HOW TO COMPLETE THIS TASK | Word for word, print all of the entries below.

(Stored entries)
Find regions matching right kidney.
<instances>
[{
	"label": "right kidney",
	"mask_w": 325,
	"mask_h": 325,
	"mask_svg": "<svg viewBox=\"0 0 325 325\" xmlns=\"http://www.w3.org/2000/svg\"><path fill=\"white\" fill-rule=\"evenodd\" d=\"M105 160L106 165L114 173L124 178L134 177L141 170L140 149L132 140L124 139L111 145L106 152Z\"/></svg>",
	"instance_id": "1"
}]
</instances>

ANSWER AREA |
Find regions matching right kidney.
<instances>
[{
	"label": "right kidney",
	"mask_w": 325,
	"mask_h": 325,
	"mask_svg": "<svg viewBox=\"0 0 325 325\" xmlns=\"http://www.w3.org/2000/svg\"><path fill=\"white\" fill-rule=\"evenodd\" d=\"M105 160L106 165L114 173L124 178L134 177L141 170L140 149L132 140L124 139L111 145L106 152Z\"/></svg>",
	"instance_id": "1"
}]
</instances>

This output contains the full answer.